(Data items)
..........

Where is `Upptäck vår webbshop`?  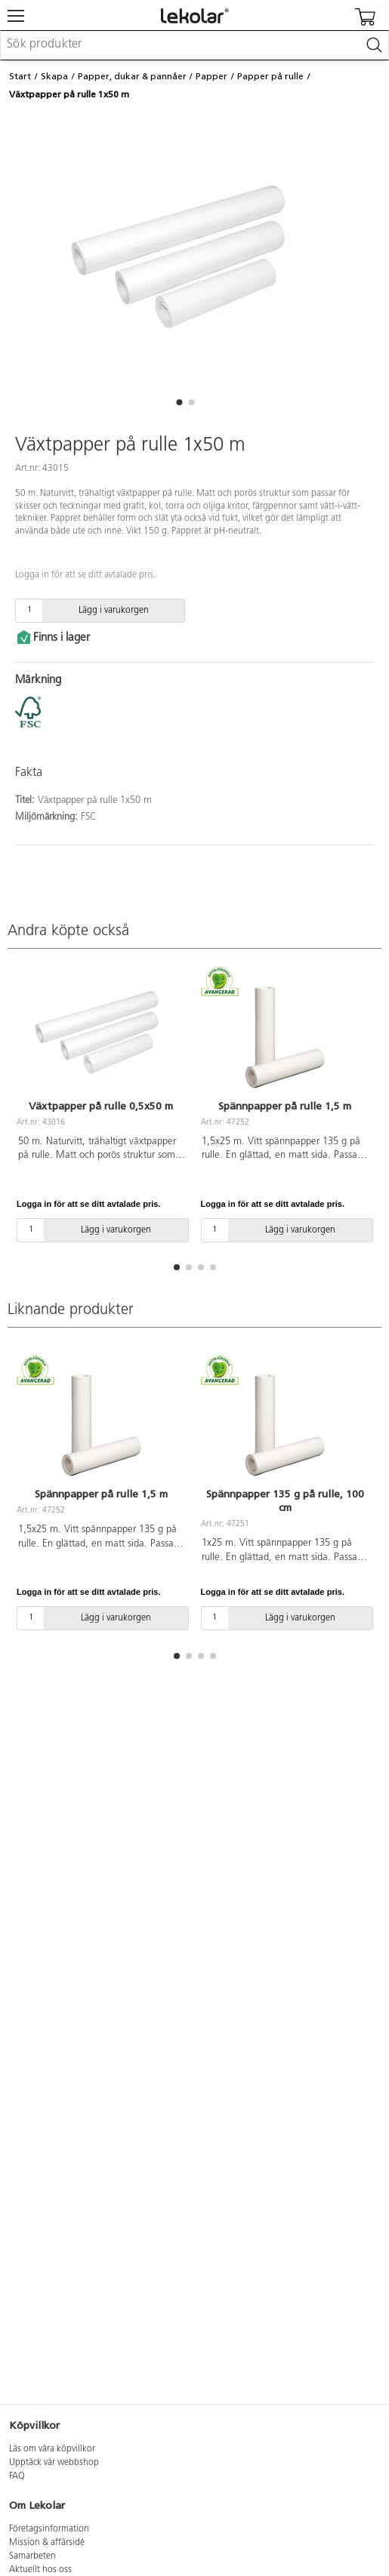
Upptäck vår webbshop is located at coordinates (54, 2462).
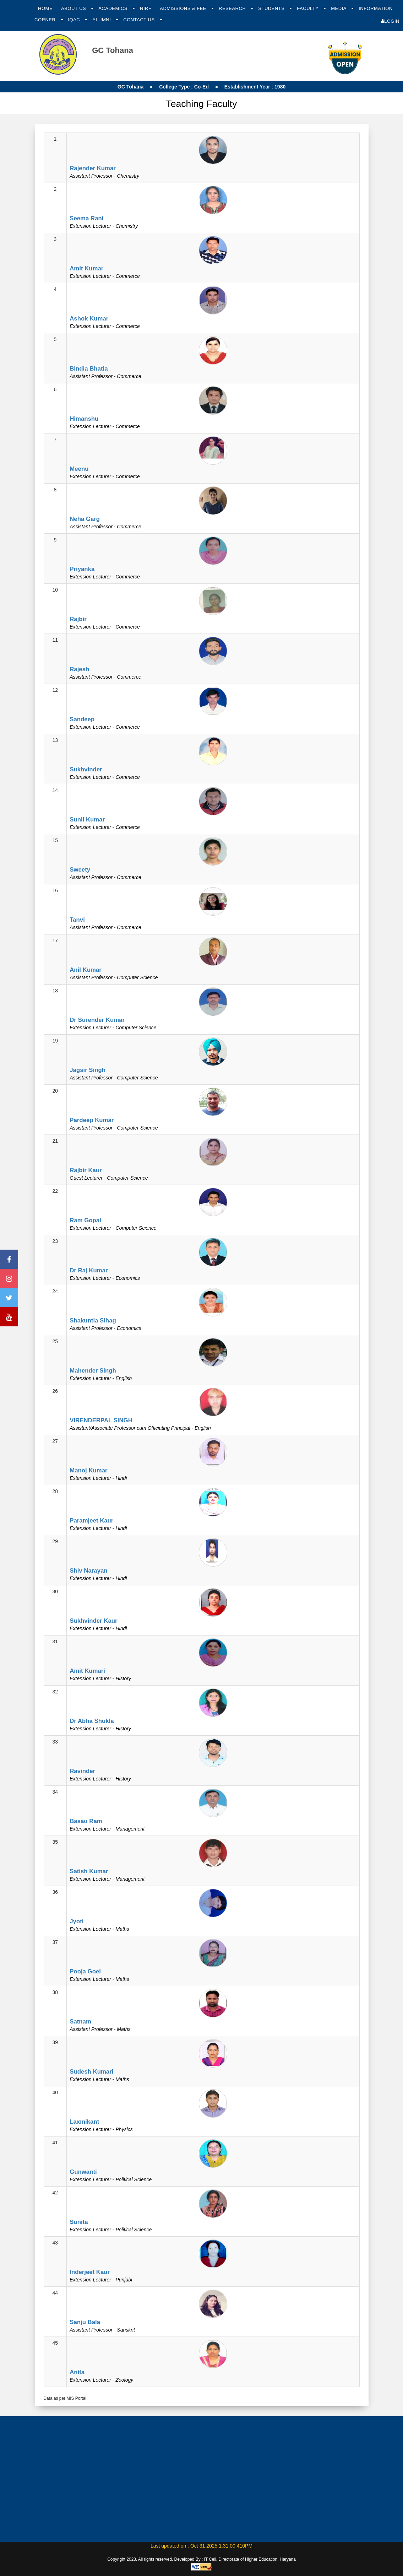 The width and height of the screenshot is (403, 2576). What do you see at coordinates (113, 8) in the screenshot?
I see `Academics` at bounding box center [113, 8].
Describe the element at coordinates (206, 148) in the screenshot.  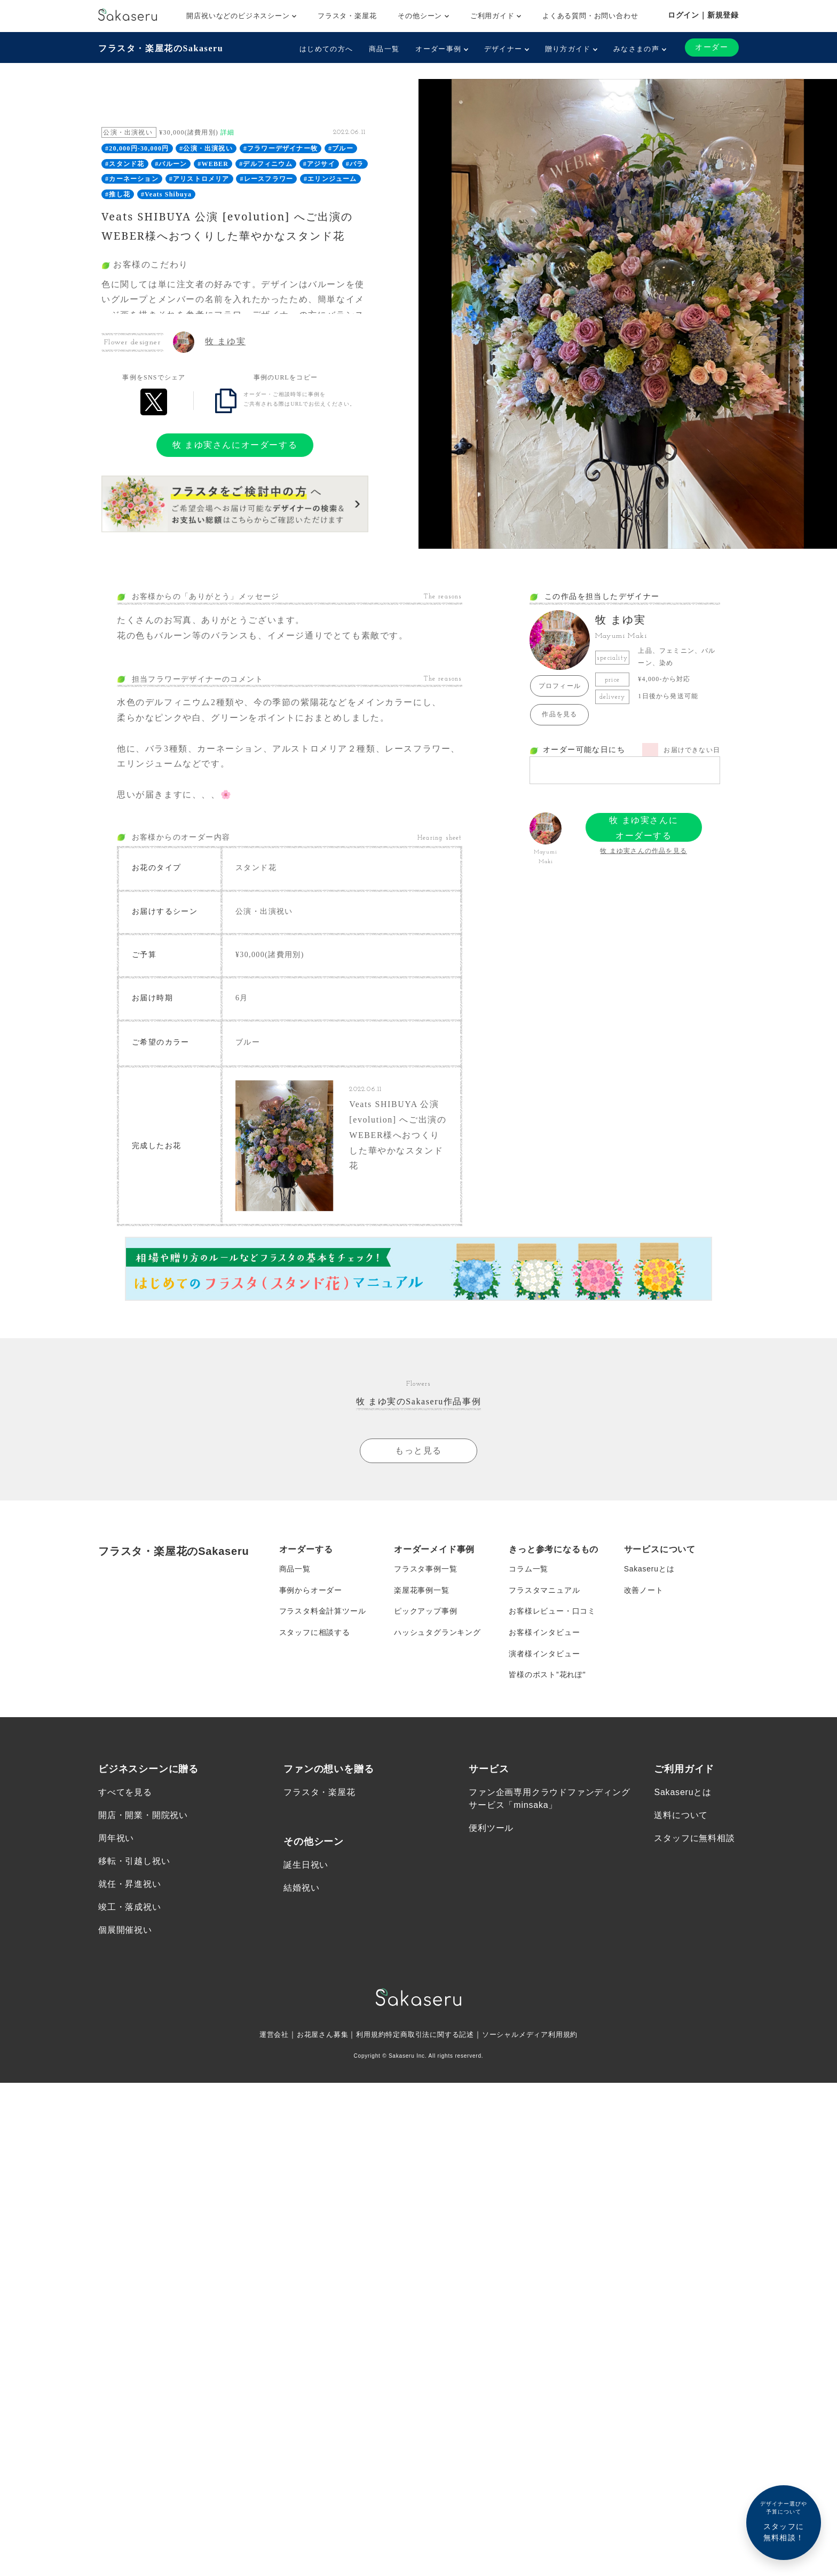
I see `#公演・出演祝い` at that location.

..........

REQUIREMENT -
Return exactly the lines from the line with "Describe the element" through the last line of the data above, both included; pictures do not go in the answer.

ANSWER TO THIS TASK -
Describe the element at coordinates (206, 148) in the screenshot.  
I see `#公演・出演祝い` at that location.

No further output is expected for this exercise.